With 2020 right around the corner, the biggest concern facing enterprises from a data privacy perspective is that they will be increasingly compelled to share confidential business and user information with third parties in order to jointly analyze data, increase efficiency, generate new revenue streams and remain competitive. However, existing methods used to ensure the privacy of ‘data at rest’ and ‘data in transit’ do not adequately address the types of risks that arise when data is used by a third party.


How can this be achieved?

Businesses are beginning to realize that they need privacy-enhancing tools to solve problems associated with ‘data in use.’ There are informal solutions which involve trusting third parties or using a legal framework to protect data, but we know these don’t work and the Cambridge Analytica scandal is evidence of that. Companies have a profound responsibility to use their data wisely, and they can achieve this by leveraging the latest innovations in privacy-enhancing technology.


The best approach is never to share copies of private data with third parties. In practice, however, this is not realistic. Advanced privacy-enhancing techniques such as Zero-Knowledge Proof cryptography (ZKP) provides an ideal solution in that it can be used to harness value from data, without sharing the data itself. These privacy-enhancing tools have been recognized by the World Economic Forum, and underscore our selection as one of the World Economic Forum’s Technology Pioneers of 2019, in the field of data privacy for enterprises.


Is privacy-enhancing technology evolving quickly enough to keep up with tightening constraints on businesses from a regulatory perspective?

Actually, privacy-enhancing tools such as ZKPs, homomorphic encryption, and multi-party computation have evolved a lot over the past years. In addition to being more practical to use, they are already able to help enterprises alleviate the compliance challenges they increasingly face. They’re not a silver bullet for everything, but these field-proven techniques can currently provide a way for companies to leverage their data and achieve mutual business aims, without violating data privacy regulations. Ongoing efforts to standardize these tools and make them available for commercial products will facilitate greater accessibility to enterprises.


How can companies operating in a DLT environment ensure the privacy of transactional data is protected?

This is a systematic problem for companies using DLT as they are the most exposed to this data privacy dilemma. As the basic protocol at the heart of DLT (consensus protocol) relies on sending data between participants, DLT-powered companies feel the problem of privacy more acutely.


QEDIT has been in this space for a couple of years, and we have witnessed the groundswell of momentum behind ZKP cryptography, especially as DLT operators come to terms with privacy requirements. It is now widely accepted that ZKPs are the preferred solution for moving from totally transparent DLTs to privacy-preserving ones. This year alone, we have seen many deployments that have elevated the status of ZKPs at enterprise level.

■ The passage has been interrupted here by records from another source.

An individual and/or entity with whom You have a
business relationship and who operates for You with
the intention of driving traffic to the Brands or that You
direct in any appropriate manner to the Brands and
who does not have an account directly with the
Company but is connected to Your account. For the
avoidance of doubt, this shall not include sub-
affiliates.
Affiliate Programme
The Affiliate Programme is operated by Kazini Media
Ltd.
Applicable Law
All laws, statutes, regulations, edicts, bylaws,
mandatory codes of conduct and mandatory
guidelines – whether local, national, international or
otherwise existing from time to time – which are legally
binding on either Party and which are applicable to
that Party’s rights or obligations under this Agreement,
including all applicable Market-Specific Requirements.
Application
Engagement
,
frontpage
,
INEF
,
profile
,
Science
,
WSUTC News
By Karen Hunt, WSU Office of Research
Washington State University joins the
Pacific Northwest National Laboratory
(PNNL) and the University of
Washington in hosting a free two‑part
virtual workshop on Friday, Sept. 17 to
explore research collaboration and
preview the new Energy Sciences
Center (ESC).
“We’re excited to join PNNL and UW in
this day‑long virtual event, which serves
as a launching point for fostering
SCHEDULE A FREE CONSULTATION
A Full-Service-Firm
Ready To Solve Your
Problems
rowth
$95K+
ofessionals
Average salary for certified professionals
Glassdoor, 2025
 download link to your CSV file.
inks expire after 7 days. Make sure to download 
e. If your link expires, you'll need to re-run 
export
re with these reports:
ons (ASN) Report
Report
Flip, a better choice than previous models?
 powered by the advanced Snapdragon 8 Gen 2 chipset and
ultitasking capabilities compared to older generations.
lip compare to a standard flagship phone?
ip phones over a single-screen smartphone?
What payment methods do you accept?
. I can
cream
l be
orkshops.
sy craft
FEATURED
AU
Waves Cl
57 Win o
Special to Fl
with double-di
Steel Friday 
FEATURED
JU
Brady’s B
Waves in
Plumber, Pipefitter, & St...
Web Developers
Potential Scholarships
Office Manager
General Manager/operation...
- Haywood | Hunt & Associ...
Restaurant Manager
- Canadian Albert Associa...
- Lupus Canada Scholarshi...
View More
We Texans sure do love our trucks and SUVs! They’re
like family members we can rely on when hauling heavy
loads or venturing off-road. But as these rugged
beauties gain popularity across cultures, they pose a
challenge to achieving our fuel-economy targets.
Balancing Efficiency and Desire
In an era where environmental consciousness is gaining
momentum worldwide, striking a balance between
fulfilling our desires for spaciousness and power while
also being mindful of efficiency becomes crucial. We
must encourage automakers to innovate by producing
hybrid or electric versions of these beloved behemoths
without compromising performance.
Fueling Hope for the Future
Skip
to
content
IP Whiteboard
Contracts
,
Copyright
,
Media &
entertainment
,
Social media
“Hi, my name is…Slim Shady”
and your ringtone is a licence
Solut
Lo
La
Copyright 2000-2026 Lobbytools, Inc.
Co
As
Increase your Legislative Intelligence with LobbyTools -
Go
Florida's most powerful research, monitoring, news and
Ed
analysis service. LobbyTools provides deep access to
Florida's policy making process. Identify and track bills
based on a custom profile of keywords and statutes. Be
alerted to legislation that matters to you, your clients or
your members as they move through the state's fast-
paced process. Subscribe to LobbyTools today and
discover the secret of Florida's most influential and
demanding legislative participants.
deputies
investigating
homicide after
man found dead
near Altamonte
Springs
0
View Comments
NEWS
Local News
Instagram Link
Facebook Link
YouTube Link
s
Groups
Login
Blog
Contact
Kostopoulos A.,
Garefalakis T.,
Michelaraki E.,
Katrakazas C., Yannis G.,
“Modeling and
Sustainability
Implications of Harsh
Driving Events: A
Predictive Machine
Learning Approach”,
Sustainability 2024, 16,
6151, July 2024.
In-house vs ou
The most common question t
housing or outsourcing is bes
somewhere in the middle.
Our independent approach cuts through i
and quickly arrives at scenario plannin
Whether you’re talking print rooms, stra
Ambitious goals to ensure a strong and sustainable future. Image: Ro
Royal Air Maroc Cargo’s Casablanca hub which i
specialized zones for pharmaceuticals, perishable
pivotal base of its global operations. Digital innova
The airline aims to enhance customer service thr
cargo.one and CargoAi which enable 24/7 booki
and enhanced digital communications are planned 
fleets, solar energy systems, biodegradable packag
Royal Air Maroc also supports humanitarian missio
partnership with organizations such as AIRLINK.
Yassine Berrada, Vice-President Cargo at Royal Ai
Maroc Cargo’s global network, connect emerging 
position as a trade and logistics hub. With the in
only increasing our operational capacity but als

What has 2019 taught you about data privacy? What have been the recurring trends you have seen?

The impact of GDPR has been significant. There are companies that have moved from having a normal cadence of collaboration with other companies, to being completely in the dark because they can’t ask about or send private data. A wide category of processes have been disrupted by the arrival of GDPR, and this disruption cannot be resolved without additional tools.


Another recurring theme I’ve noted is as companies adopt enterprise blockchain use cases, they discover late in the game that the first iteration of the protocols they put in place don’t address the issue of data confidentiality. Companies have begun to understand the pitfalls associated with sharing data with competitors in a decentralized environment.


The bottom line is this: enterprise blockchain has become real enough for enterprises to be putting real data in these systems. Now they are, as we expected, asking questions about confidentiality from a risk perspective and not just a theoretical one.